**HOW TO COMPLETE THIS TASK:** For the records that follow, give the number of lines containing the word "impacto", with no added text.

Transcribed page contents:
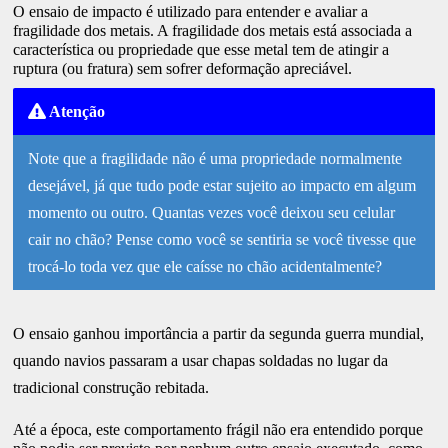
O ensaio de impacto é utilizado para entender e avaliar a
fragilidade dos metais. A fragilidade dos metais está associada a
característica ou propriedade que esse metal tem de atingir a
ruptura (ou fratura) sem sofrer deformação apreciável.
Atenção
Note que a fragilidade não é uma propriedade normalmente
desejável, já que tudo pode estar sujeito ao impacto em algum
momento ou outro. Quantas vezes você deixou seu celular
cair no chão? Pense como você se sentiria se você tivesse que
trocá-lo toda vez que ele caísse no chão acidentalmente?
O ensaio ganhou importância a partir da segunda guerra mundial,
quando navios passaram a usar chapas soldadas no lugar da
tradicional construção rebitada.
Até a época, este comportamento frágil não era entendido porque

==

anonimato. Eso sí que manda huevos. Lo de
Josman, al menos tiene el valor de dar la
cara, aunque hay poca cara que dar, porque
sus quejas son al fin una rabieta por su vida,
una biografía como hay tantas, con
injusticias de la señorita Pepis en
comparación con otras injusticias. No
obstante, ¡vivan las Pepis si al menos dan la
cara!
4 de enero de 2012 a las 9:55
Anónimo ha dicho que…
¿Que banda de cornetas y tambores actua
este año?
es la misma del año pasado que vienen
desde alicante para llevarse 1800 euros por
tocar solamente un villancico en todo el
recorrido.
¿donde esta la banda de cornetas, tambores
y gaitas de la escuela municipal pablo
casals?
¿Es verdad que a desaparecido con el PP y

**EXERCISE ANSWER:** 2